[Extracted records]
"""

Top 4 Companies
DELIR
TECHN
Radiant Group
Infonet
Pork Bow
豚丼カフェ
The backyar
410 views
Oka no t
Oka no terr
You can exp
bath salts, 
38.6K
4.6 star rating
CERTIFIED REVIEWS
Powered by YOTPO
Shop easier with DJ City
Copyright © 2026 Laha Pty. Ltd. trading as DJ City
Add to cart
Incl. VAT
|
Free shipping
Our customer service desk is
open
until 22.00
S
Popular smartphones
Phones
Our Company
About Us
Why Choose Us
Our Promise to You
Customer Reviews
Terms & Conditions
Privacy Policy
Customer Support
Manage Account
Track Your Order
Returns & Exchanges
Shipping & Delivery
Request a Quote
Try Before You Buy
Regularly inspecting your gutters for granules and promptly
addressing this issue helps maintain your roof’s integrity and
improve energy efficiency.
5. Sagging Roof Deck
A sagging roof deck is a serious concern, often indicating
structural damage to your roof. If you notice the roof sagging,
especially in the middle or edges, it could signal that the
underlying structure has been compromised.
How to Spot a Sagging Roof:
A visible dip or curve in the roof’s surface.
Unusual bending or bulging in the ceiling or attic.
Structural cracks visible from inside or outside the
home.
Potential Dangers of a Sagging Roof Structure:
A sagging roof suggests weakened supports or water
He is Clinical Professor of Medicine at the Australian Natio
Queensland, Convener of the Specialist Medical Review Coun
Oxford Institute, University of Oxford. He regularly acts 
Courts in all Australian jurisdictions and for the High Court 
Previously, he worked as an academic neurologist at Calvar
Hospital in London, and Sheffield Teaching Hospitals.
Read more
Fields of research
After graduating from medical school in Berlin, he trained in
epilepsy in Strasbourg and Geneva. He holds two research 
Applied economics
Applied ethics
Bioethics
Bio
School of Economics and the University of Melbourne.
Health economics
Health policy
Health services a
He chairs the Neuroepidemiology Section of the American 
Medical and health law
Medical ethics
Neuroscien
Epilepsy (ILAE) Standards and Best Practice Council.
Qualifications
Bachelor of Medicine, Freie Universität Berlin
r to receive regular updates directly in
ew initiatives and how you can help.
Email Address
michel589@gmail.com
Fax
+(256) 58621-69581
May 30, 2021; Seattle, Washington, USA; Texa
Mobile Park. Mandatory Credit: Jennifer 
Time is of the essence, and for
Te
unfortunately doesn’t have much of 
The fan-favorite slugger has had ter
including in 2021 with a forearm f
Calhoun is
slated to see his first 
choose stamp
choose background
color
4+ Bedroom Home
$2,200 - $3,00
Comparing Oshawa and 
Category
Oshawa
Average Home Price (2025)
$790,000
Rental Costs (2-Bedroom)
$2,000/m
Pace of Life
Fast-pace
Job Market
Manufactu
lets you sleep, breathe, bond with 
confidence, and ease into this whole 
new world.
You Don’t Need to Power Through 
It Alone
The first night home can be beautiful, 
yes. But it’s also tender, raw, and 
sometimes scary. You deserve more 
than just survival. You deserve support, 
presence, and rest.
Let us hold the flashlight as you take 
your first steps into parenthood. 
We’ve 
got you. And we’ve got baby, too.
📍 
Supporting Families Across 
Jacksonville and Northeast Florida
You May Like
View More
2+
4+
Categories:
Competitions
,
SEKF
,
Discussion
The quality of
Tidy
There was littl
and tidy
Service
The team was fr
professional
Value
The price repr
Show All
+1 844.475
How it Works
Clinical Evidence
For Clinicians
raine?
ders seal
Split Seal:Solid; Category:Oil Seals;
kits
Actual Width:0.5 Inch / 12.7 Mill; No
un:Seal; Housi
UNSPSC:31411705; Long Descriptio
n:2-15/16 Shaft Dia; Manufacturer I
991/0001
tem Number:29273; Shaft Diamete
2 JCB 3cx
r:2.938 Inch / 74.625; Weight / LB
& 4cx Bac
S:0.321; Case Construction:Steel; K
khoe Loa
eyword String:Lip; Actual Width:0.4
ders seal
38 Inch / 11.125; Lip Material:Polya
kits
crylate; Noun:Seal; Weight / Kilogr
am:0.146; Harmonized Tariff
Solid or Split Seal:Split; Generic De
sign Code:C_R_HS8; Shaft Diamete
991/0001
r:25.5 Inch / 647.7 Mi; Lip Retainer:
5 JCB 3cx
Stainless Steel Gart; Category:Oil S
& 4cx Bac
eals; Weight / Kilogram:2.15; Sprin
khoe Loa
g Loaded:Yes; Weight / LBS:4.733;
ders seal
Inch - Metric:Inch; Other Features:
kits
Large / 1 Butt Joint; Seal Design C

"""

Problem details
Filter the entries down to the lines holding the string "research". Copy each of those lines.

Your response
Fields of research
epilepsy in Strasbourg and Geneva. He holds two research 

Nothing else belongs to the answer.